Show Abstract | Download Original | Original Source | Check in Google Scholar | DOI: 10.32493/JJSDM.v9i2.59252

Abstract

In recent years, an increasing number of Indonesian youth have expressed a desire to seek better opportunities and life prospects abroad. One of the hashtags widely used to articulate this aspiration is #KaburDuluAja. This hashtag has emerged as an expression of emotions, anxiety, and even frustration among certain segments of society, particularly the younger generation, in response to the current social, economic, and political conditions in Indonesia. This study aims to comprehensively examine the phenomenon of public discourse on social media related to the #KaburDuluAja hashtag as a reflection of the potential for brain drain in Indonesia. To achieve this objective, a hybrid approach is employed, integrating Clustering, Association Rule Mining, and Sentiment Classification methods. The research adopts a quantitative approach supported by text mining techniques and social media data analysis. Furthermore, this study is both descriptive and predictive in nature. The research does not focus on a specific geographical location; rather, it examines public conversations on social media platforms, particularly Twitter (currently known as X). The data utilized in this study were collected through a web crawling process.
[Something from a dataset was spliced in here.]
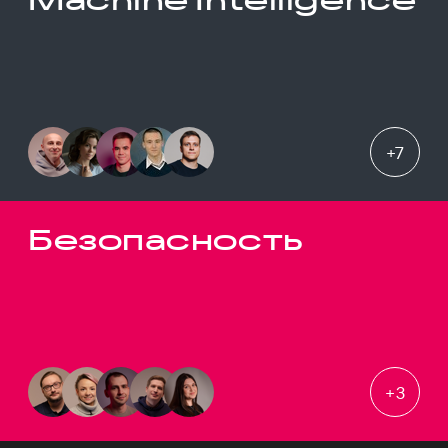
+
7
Безопасность
+
3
The findings indicate that public conversations related to the #KaburDuluAja phenomenon can be categorized into five main clusters. The evaluation of several classification models reveals that the Naïve Bayes algorithm achieves the highest accuracy in predicting sentiment, reaching 99.85%. The K-Nearest Neighbor (KNN) model achieves an accuracy of 75.79%, while the Decision Tree and Random Forest models demonstrate relatively lower performance, with accuracy levels around 60%. The #KaburDuluAja phenomenon is not merely a form of humor or casual expression on social media; rather, it represents a genuine reflection of social unrest, particularly concerning employment opportunities, welfare conditions, and the future prospects of Indonesia’s younger generation.